L’année précédente, l’Eurovision avait déjà été remporté par le désormais célèbre groupe de rock Måneskin, et sa chanson Zitti e buoni. De même, le nom de Mahmood évoque certainement des souvenirs : représentant de l’Italie à l’Eurovision 2019 (il avait donc gagné Sanremo également), sa chanson Soldi a fait fureur à travers toute l’Europe et fait de lui l’Italien le plus écouté de toute l’histoire avec plus de 100 millions d’écoutes sur Spotify et 170 millions de vues sur Youtube.

Photo du groupe Måneskin

Si les succès de Mahmood et de Måneskin sont marquants, ils n’en demeurent pas moins les héritiers d’un mouvement remontant aux années 2010.

Le reggaeton à la sauce italienne

En 2015, sort le super-hit Roma-Bangkok de la rappeuse Baby K (singapourienne d’origine) et de la chanteuse Giusy Ferreri. Cette chanson aux airs de reggaeton profite d’une dynamique favorable liée à l’explosion de deux styles de musiques urbaines : le reggaeton, venu d’Amérique Latine et le rap. La chanson est un immense succès : diffusée sur toutes les radios d’Europe, dont NRJ – la plus importante du continent – mais aussi sur Shazam où elle est shazamée plus de 3 millions de fois (trois fois supérieur à Soldi de Mahmood en comparaison) ou encore sur YouTube où c’est la chanson italophone la plus vue avec 280 millions de vues (en France, le tube est resté 24 semaines au top 25).

Forte de ce succès, Baby K n’a cessé de renouveler la recette.

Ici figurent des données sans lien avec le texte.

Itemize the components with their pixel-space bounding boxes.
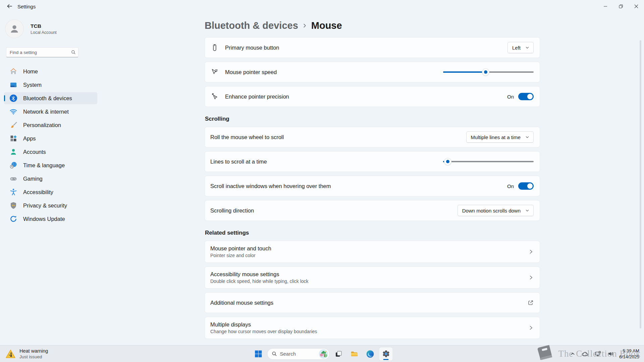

Ainsi, sont sortis Voglio ballare con te en 2017 (181 millions de vues sur YouTube), Da zero a cento en 2018 (216 millions), Playa en 2020 (66 millions) et enfin, Non mi basta più avec la célébrissime Chiara Ferragni en 2021 (81 millions).

L’explosion du rap

Notre enfermement hexagonal a effacé en partie les récents succès de l’Italie. Cela peut paraître anecdotique, mais des rappeurs comme Guè Pequeno ou Sfera Ebbasta, dont les noms ne nous disent rien, sont pourtant plus écoutés que Damso ou Aya Nakamura sur Spotify. Pourquoi alors parler là aussi d’un Rinascimento ?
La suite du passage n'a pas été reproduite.